— Exercise inputs —
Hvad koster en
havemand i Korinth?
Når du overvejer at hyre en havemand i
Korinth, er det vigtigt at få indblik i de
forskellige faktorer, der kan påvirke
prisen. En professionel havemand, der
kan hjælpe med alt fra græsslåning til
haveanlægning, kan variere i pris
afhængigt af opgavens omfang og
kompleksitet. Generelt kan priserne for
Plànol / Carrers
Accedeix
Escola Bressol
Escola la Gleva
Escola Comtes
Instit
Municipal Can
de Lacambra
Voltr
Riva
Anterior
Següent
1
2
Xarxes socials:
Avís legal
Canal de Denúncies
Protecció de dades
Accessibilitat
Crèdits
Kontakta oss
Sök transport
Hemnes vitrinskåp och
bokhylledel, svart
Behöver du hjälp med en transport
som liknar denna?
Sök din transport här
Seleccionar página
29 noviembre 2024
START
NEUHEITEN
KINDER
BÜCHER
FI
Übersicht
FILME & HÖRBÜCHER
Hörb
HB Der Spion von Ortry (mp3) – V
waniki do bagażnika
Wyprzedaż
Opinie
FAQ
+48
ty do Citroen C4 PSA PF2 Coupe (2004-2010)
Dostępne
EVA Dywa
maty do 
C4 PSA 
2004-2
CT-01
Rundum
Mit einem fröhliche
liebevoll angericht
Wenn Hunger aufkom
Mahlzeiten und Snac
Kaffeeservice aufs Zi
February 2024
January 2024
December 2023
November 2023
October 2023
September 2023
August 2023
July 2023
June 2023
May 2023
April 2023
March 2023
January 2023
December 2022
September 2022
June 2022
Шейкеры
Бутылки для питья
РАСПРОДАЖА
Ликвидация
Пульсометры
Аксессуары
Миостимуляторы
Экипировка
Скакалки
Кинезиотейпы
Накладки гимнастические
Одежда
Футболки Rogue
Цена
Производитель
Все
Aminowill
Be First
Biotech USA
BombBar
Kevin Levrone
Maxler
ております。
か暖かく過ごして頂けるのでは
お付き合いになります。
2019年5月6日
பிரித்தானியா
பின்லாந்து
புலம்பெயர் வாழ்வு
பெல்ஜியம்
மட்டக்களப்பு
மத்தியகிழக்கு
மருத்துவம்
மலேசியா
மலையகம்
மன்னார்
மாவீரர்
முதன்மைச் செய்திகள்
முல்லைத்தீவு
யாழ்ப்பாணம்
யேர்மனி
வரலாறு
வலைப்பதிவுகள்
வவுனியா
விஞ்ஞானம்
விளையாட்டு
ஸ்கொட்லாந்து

— What the exercise asks —
The answer must consist of every line in the records above that contains the word "transport".

— Task answer —
Sök transport
Behöver du hjälp med en transport
Sök din transport här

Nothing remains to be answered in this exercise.